How to complete this task >>
Look through the data that follows and work out how many lines contain the string "consectetur". Nothing but that number should be given.
--- Information provided ---
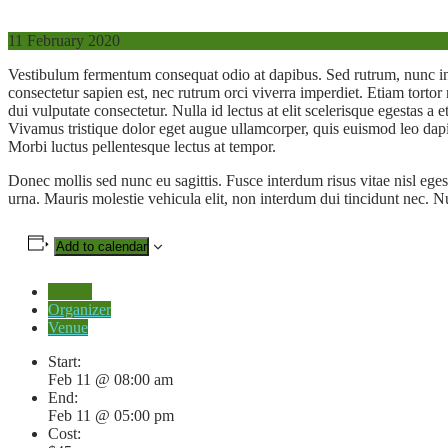
11
February 2020
Vestibulum fermentum consequat odio at dapibus. Sed rutrum, nunc i
consectetur sapien est, nec rutrum orci viverra imperdiet. Etiam torto
dui vulputate consectetur. Nulla id lectus at elit scelerisque egestas a
Vivamus tristique dolor eget augue ullamcorper, quis euismod leo dapi
Morbi luctus pellentesque lectus at tempor.
Donec mollis sed nunc eu sagittis. Fusce interdum risus vitae nisl eges
urna. Mauris molestie vehicula elit, non interdum dui tincidunt nec. N
Add to calendar
Details
Organizer
Venue
Start:
Feb 11 @ 08:00 am
End:
Feb 11 @ 05:00 pm
Cost:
---
Completed task >>
2